Time is a Gift

How many times have I wrapped up yet another sweater or book that was carefully chosen as a gift for a loved one and felt somehow that I was getting it all wrong? Not that my husband wouldn’t like the color of the sweater, or my friend would find the book dull, but the idea of a real gift was somehow lost by the ordinariness of just buying something. Sometimes I made things, knit, sewn or cooked by my own hands, yet still it was just something that eventually made it to the back reaches of drawers or cupboards, mostly forgotten, even if much appreciated.

In this crazy world we live in, hamstrung by work, family and money obligations, the most valuable currency we have is that of time. Spending the equivalent of a day’s wages on a gift may mean a big financial sacrifice, but taking the day off to celebrate love, rekindle friendship, to laugh and to connect in person with the people who matter most is usually an even bigger challenge.

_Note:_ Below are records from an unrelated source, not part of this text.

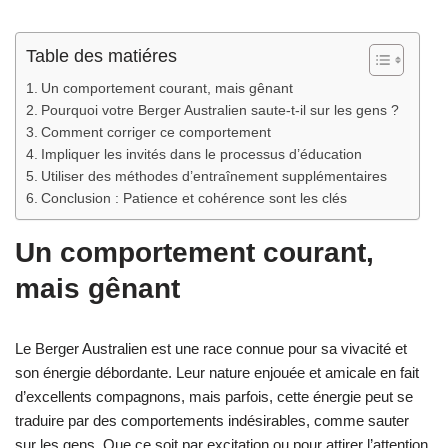
Table des matiéres
Un comportement courant, mais gênant
Pourquoi votre Berger Australien saute-t-il sur les gens ?
Comment corriger ce comportement
Impliquer les invités dans le processus d’éducation
Utiliser des méthodes d’entraînement supplémentaires
Conclusion : Patience et cohérence sont les clés
Un comportement courant,
mais gênant
Le Berger Australien est une race connue pour sa vivacité et
son énergie débordante. Leur nature enjouée et amicale en fait
d’excellents compagnons, mais parfois, cette énergie peut se
traduire par des comportements indésirables, comme sauter
sur les gens. Que ce soit par excitation ou pour attirer l’attention,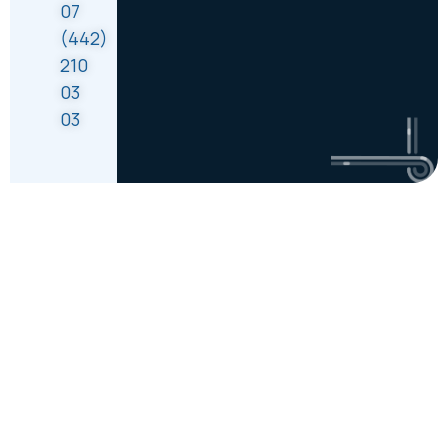
07
(442)
210
03
03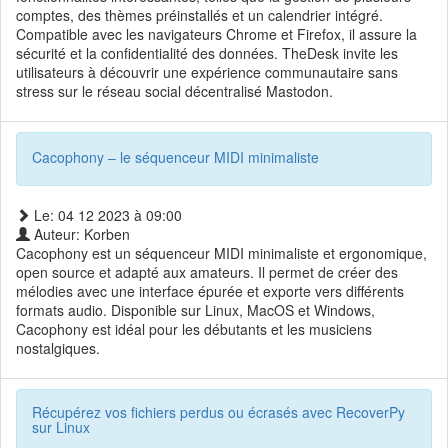
comptes, des thèmes préinstallés et un calendrier intégré.
Compatible avec les navigateurs Chrome et Firefox, il assure la
sécurité et la confidentialité des données. TheDesk invite les
utilisateurs à découvrir une expérience communautaire sans
stress sur le réseau social décentralisé Mastodon.
Cacophony – le séquenceur MIDI minimaliste
Le: 04 12 2023 à 09:00
Auteur: Korben
Cacophony est un séquenceur MIDI minimaliste et ergonomique,
open source et adapté aux amateurs. Il permet de créer des
mélodies avec une interface épurée et exporte vers différents
formats audio. Disponible sur Linux, MacOS et Windows,
Cacophony est idéal pour les débutants et les musiciens
nostalgiques.
Récupérez vos fichiers perdus ou écrasés avec RecoverPy
sur Linux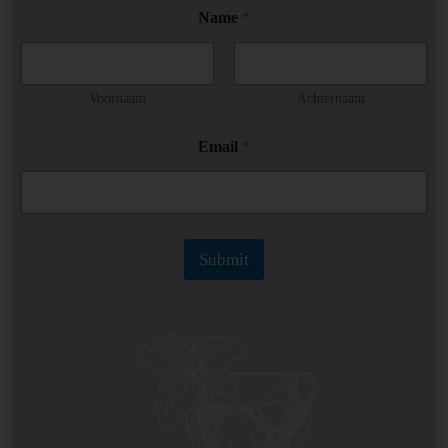
N
Name
*
a
m
e
N
a
Voornaam
Achternaam
m
e
Email
*
*
Submit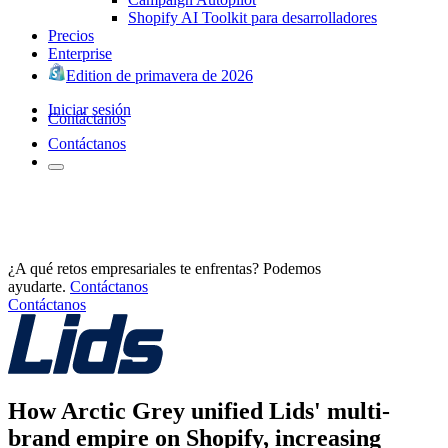
Shopify AI Toolkit para desarrolladores
Precios
Enterprise
Edition de primavera de 2026
Iniciar sesión
Contáctanos
Contáctanos
¿A qué retos empresariales te enfrentas? Podemos
ayudarte.
Contáctanos
Contáctanos
How Arctic Grey unified Lids' multi-
brand empire on Shopify, increasing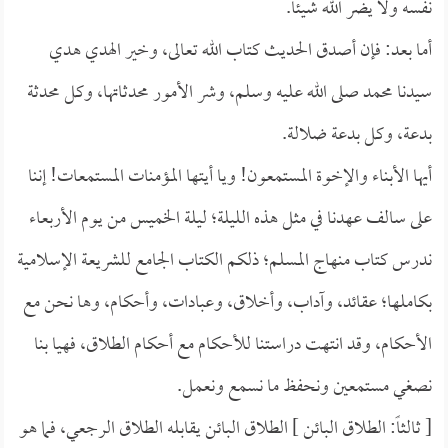
نفسه ولا يضر الله شيئاً.
أما بعد: فإن أصدق الحديث كتاب الله تعالى، وخير الهدي هدي
سيدنا محمد صلى الله عليه وسلم، وشر الأمور محدثاتها، وكل محدثة
بدعة، وكل بدعة ضلالة.
أيها الأبناء والإخوة المستمعون! ويا أيتها المؤمنات المستمعات! إننا
على سالف عهدنا في مثل هذه الليلة؛ ليلة الخميس من يوم الأربعاء
ندرس كتاب منهاج المسلم؛ ذلكم الكتاب الجامع للشريعة الإسلامية
بكاملها؛ عقائد، وآداب، وأخلاق، وعبادات، وأحكام، وها نحن مع
الأحكام، وقد انتهت دراستنا للأحكام مع أحكام الطلاق، فهيا بنا
نصغي مستمعين ونحفظ ما نسمع ونعمل.
[ ثالثاً: الطلاق البائن ] الطلاق البائن يقابله الطلاق الرجعي، فما هو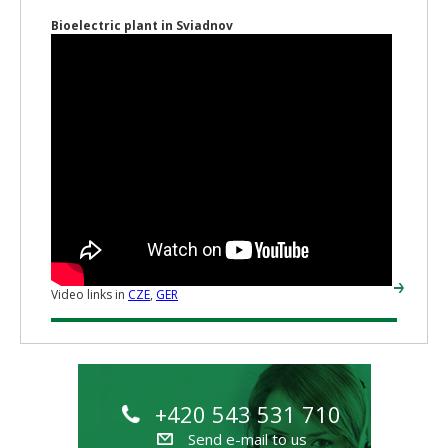
Bioelectric plant in Sviadnov
Video links in
CZE
,
GER
+420 543 531 710
Send e-mail to us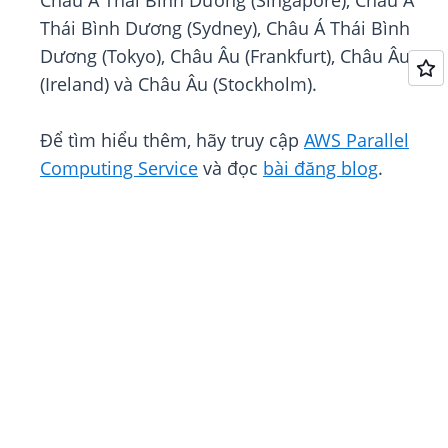
Châu Á Thái Bình Dương (Singapore), Châu Á
Thái Bình Dương (Sydney), Châu Á Thái Bình
Dương (Tokyo), Châu Âu (Frankfurt), Châu Âu
(Ireland) và Châu Âu (Stockholm).
Để tìm hiểu thêm, hãy truy cập
AWS Parallel
Computing Service
và đọc
bài đăng blog
.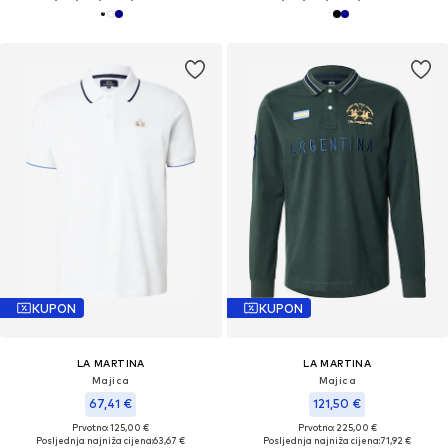
KUPON
KUPON
LA MARTINA
LA MARTINA
Majica
Majica
67,41 €
121,50 €
Prvotno: 125,00 €
Prvotno: 225,00 €
Posljednja najniža cijena:
63,67 €
Posljednja najniža cijena:
71,92 €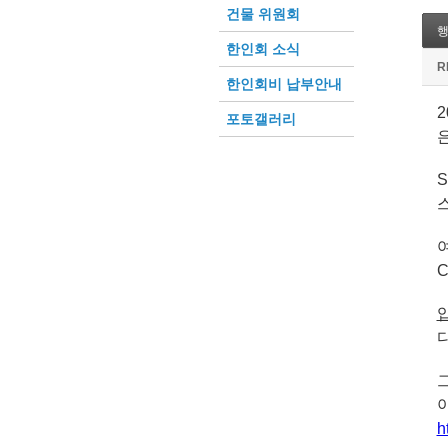
건물 위원회
한인회 소식
R
한인회비 납부안내
2
포토갤러리
S
h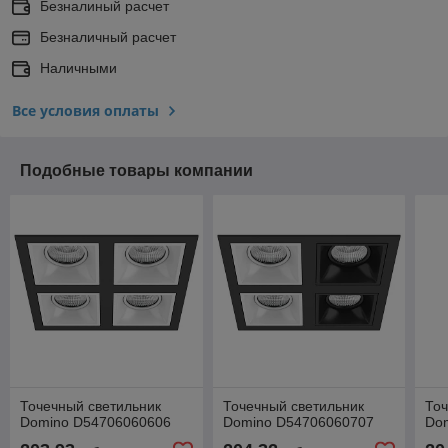
Безналиный расчет
Безналичный расчет
Наличными
Все условия оплаты
Подобные товары компании
Точечный светильник
Точечный светильник
Точ
Domino D54706060606
Domino D54706060707
Do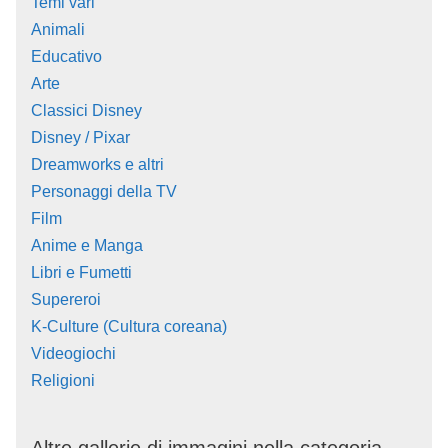
Temi vari
Animali
Educativo
Arte
Classici Disney
Disney / Pixar
Dreamworks e altri
Personaggi della TV
Film
Anime e Manga
Libri e Fumetti
Supereroi
K-Culture (Cultura coreana)
Videogiochi
Religioni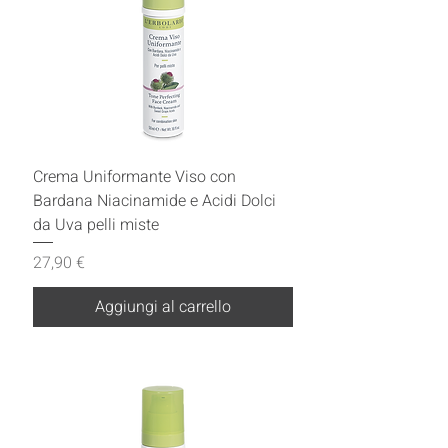
Crema Uniformante Viso con
Bardana Niacinamide e Acidi Dolci
da Uva pelli miste
Prezzo
27,90 €
Aggiungi al carrello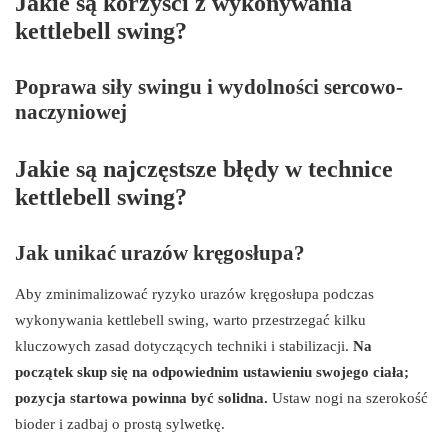
Jakie są korzyści z wykonywania
kettlebell swing?
Poprawa siły swingu i wydolności sercowo-
naczyniowej
Jakie są najczęstsze błędy w technice
kettlebell swing?
Jak unikać urazów kręgosłupa?
Aby zminimalizować ryzyko urazów kręgosłupa podczas
wykonywania kettlebell swing, warto przestrzegać kilku
kluczowych zasad dotyczących techniki i stabilizacji.
Na
początek skup się na odpowiednim ustawieniu swojego ciała;
pozycja startowa powinna być solidna.
Ustaw nogi na szerokość
bioder i zadbaj o prostą sylwetkę.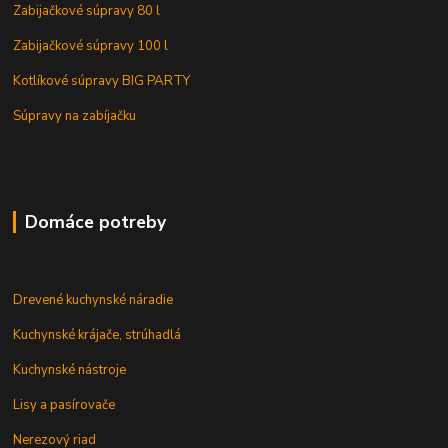
Zabijačkové súpravy 80 l
Zabijačkové súpravy 100 l
Kotlíkové súpravy BIG PARTY
Súpravy na zabíjačku
Domáce potreby
Drevené kuchynské náradie
Kuchynské krájače, strúhadlá
Kuchynské nástroje
Lisy a pasírovače
Nerezový riad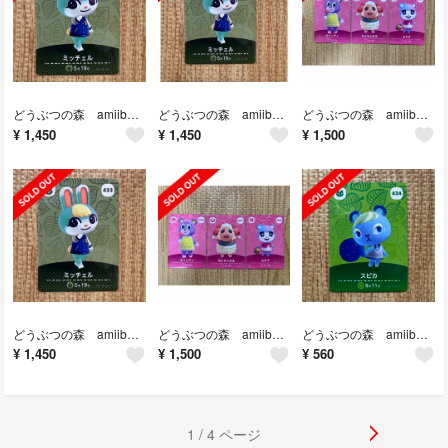
どうぶつの森 amiiboカード ミッチェル
どうぶつの森 amiiboカード ミッチェル
どうぶつの森 amiiboカード キャンディ ちゃちゃまる みすず
¥
1,450
¥
1,450
¥
1,500
どうぶつの森 amiiboカード ミッチェル
どうぶつの森 amiiboカード キャンディ ちゃちゃまる みすず
どうぶつの森 amiiboカード スピカ
¥
1,450
¥
1,500
¥
560
1 / 4 ページ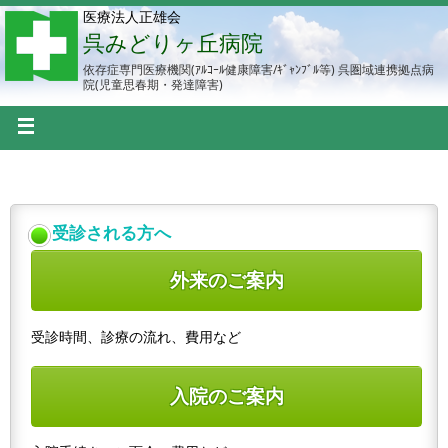
医療法人正雄会
呉みどりヶ丘病院
依存症専門医療機関(ｱﾙｺｰﾙ健康障害/ｷﾞｬﾝﾌﾞﾙ等) 呉圏域連携拠点病
院(児童思春期・発達障害)
受診される方へ
外来のご案内
受診時間、診療の流れ、費用など
入院のご案内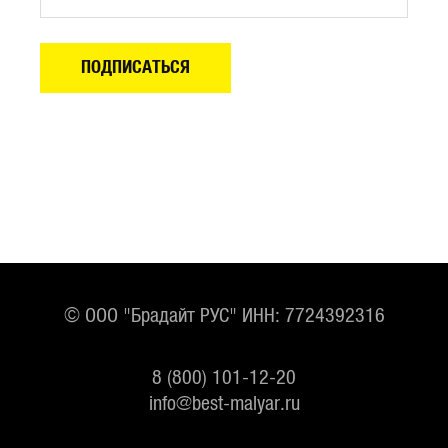
© ООО "Брадайт РУС" ИНН: 7724392316
8 (800) 101-12-20
info@best-malyar.ru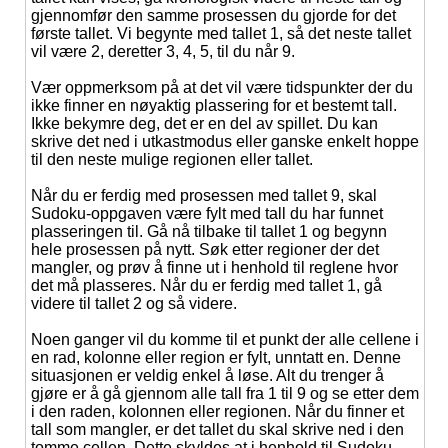
gjennomfør den samme prosessen du gjorde for det
første tallet. Vi begynte med tallet 1, så det neste tallet
vil være 2, deretter 3, 4, 5, til du når 9.
Vær oppmerksom på at det vil være tidspunkter der du
ikke finner en nøyaktig plassering for et bestemt tall.
Ikke bekymre deg, det er en del av spillet. Du kan
skrive det ned i utkastmodus eller ganske enkelt hoppe
til den neste mulige regionen eller tallet.
Når du er ferdig med prosessen med tallet 9, skal
Sudoku-oppgaven være fylt med tall du har funnet
plasseringen til. Gå nå tilbake til tallet 1 og begynn
hele prosessen på nytt. Søk etter regioner der det
mangler, og prøv å finne ut i henhold til reglene hvor
det må plasseres. Når du er ferdig med tallet 1, gå
videre til tallet 2 og så videre.
Noen ganger vil du komme til et punkt der alle cellene i
en rad, kolonne eller region er fylt, unntatt en. Denne
situasjonen er veldig enkel å løse. Alt du trenger å
gjøre er å gå gjennom alle tall fra 1 til 9 og se etter dem
i den raden, kolonnen eller regionen. Når du finner et
tall som mangler, er det tallet du skal skrive ned i den
tomme cellen. Dette skyldes at i henhold til Sudoku-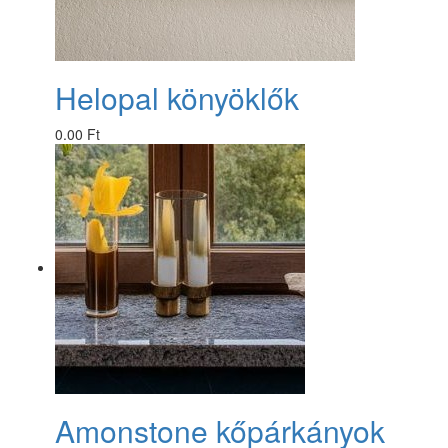
Helopal könyöklők
0.00 Ft
Amonstone kőpárkányok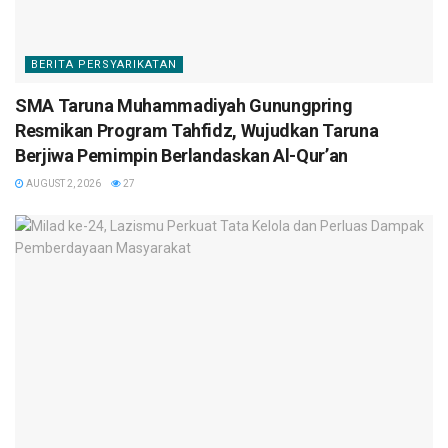
BERITA PERSYARIKATAN
SMA Taruna Muhammadiyah Gunungpring
Resmikan Program Tahfidz, Wujudkan Taruna
Berjiwa Pemimpin Berlandaskan Al-Qur’an
AUGUST 2, 2026
27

I decided that I wanted to find time instead of buy gifts as a much more meaningful, and memorable gesture of caring and appreciation. I was going to organize a simple visit or outing to say in person, in “real” time, that this birthday, this anniversary, this special occasion is special enough for me to drop everything and make a personal appearance to say so. It’s me, not the pot of flowers that should make a surprise appearance on my friend’s doorstep as a reminder that we are connected in a deep and meaningful way. The flowers last a few days, the memory of a surprise visit where time is the gift, lives on.

The beauty of time as a gift is that it doesn’t need any specific occasion really, we just give it generously to those who deserve it the most because, as our most precious commodity, the sharing of it is intrinsically meaningful. To make time in a hectic schedule, where dental appointments and exercise classes complete with making a living, making dinner and doing homework with the kids, is no easy task sometimes. But that is why the leisurely coffee with your recently divorced friend, or your sister who is home with a cold, matters so much.

Presents are lovely tokens of our thoughtfulness of our desire to show in a tangible way that we are thinking of how special and dear someone is to us. Giving our time, to listen, and laugh or help out is better than anything in a box because it remains long after the gift-wrapping is discarded.